KKTC Cumhurbaşkanlığı seçimleri ekim ayında yapılacak. Seçim takviminin iki ay önceden başladığı düşünüldüğünde önümüzde yalnızca yedi aylık bir süre var. Ciddi bir adaylık sürecinin stratejisi, segmentasyonu, iletişim planlaması gibi zaman isteyen temel dinamikleri olduğundan bu süre aslında oldukça kısa sayılır.

Adaylığı ciddi anlamda düşünenler bu temel dinamikler için şimdiden veri oluşturmak ve bu veriler temelinde hareket etmek durumunda.

KKTC aslında anayasal olarak parlamenter sisteme sahip. Anayasa, yasama organına karşı sorumlu bir hükumet öngörüyor ve Cumhurbaşkanlığının yetkileri sınırlı. Klasik parlamenter sistemden en önemli farklılığı cumhurbaşkanını meclisin değil, doğrudan halkın seçmesi. Tabii cumhurbaşkanının belli koşullarda var olan daha başka yetkileri de var ama tüm bunlar sistemin parlamenter sistem olduğu gerçeğini değiştirmiyor.

Ne var ki hukuken olmasa da fiilen cumhurbaşkanının Kıbrıs müzakerelerini yürütmek, Kıbrıs politikasını şekillendirmek gibi önemli bir rolü var. Bu rol uzun yıllar cumhurbaşkanlığı yürüten Rauf Denktaş’ın özgül ağırlığından gelen, daha sonra ana akım partilerin itiraz etmediği fiili bir rol niteliğinde.

O yüzden aslında ekim ayında seçilecek cumhurbaşkanının üstleneceği ana görev Kıbrıs sorunu çerçevesinde şekillenecek.

Zaten öyle anlaşılıyor ki adaylık düşünenler pozisyonlarını bu duruma göre ayarlıyorlar. Böyle olunca da ortaya iki eksen çıkıyor.  Bunlardan biri, şimdiki Cumhurbaşkanı Ersin Tatar’ın yürüttüğü,  iki devleti esas alan, federal devlet modelini müzakere etmeyeceğini vurgulayan mevcut çizgi.

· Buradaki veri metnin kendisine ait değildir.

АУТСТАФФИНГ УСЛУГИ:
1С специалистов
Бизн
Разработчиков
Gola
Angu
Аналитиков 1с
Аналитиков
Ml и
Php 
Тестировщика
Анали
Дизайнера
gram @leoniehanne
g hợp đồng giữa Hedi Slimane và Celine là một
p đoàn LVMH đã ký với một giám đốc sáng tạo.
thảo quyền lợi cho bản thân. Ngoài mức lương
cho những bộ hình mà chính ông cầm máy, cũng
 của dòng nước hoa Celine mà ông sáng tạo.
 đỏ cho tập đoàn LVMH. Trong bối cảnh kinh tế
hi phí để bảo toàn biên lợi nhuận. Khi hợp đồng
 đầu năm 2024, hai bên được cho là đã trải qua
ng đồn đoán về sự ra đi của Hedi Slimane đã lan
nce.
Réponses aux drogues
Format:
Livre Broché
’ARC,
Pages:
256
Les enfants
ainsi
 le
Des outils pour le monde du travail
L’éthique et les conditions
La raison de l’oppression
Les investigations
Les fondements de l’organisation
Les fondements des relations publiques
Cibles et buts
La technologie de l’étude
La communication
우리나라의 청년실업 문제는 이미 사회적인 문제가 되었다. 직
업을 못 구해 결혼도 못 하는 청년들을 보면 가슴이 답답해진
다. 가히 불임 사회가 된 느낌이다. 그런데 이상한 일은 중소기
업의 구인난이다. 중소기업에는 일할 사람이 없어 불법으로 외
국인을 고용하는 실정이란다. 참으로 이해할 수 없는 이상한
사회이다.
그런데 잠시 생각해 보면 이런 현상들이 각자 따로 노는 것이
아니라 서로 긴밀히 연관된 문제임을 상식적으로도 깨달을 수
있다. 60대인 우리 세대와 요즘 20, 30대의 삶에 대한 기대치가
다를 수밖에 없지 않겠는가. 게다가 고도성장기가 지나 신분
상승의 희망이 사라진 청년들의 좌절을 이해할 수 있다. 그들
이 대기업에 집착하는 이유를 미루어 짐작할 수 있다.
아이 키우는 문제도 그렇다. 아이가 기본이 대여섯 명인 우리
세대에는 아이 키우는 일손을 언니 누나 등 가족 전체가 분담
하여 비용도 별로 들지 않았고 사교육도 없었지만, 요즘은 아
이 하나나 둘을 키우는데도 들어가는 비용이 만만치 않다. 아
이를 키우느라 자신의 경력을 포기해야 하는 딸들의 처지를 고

İkincisi ise, bu eksende politika yürütmenin yanlış olduğunu vurgulayan, federal devlet modeline yeniden dönmeyi öngören çizgi.  Ki bu çizginin esasen en başat aktörü, anamuhalefet CTP’nin başkanı Tufan Erhürman’dır.

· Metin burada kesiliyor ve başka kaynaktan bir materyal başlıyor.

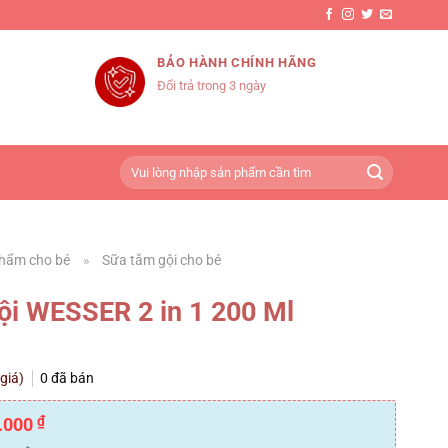
BẢO HÀNH CHÍNH HÃNG
Đổi trả trong 3 ngày
Tìm
kiếm:
hẩm cho bé
»
Sữa tắm gội cho bé
ội WESSER 2 in 1 200 Ml
 giá)
0
đã bán
₫
.000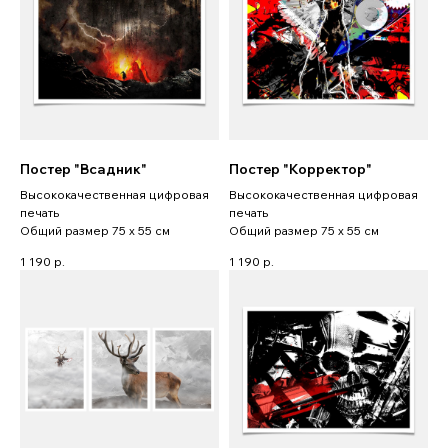
Постер "Всадник"
Постер "Корректор"
Высококачественная цифровая
Высококачественная цифровая
печать
печать
Общий размер 75 x 55 см
Общий размер 75 x 55 см
1 190
р.
1 190
р.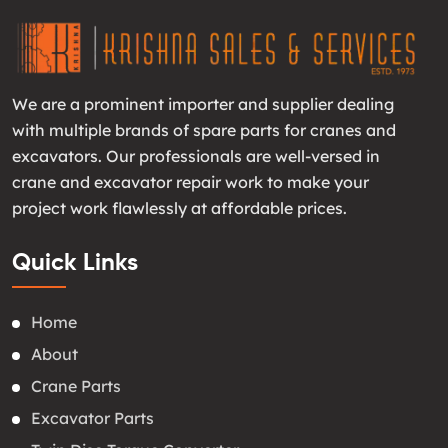
We are a prominent importer and supplier dealing
with multiple brands of spare parts for cranes and
excavators. Our professionals are well-versed in
crane and excavator repair work to make your
project work flawlessly at affordable prices.
Quick Links
Home
About
Crane Parts
Excavator Parts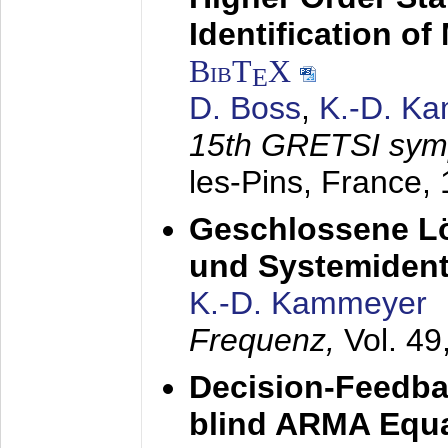
Identification o
BibT
X
E
D. Boss
,
K.-D. K
15th GRETSI sy
les-Pins, France,
Geschlossene Lö
und Systemidenti
K.-D. Kammeyer
Frequenz,
Vol. 49
Decision-Feedba
blind ARMA Equal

Kamuoyuna yansıyan ya da açık veya örtülü adaylık sinyali veren başka isimler de var kuşkusuz. Ama yarışın bu iki aday somutunda olacağını söylemek yanlış olmaz. İsimler değişir mi belli olmaz ama, eksenlerin değişmeyeceği öngörülebilir.

Kamuoyunun en çok merak ettiği konu ise herhalde kimin seçimi kazanacağı konusudur. Bu ise yalnızca iç dinamiklerle açıklanabilecek bir konu değildir. İç dinamikler yanında , Kıbrıs sorununun 2025’deki evrimi, hangi konjonktüre denk düşeceği ve bu çerçevede Türkiye’nin konumunun ne olacağı sorunun cevabını verebilecek temel dış dinamik olacaktır. 

İç ve dış dinamiklerin örtüşmesi durumunda fazla gürültülü bir seçim yaşanmasa da, örtüşme olmazsa hararetli bir seçim yaşanacağı söylenebilir.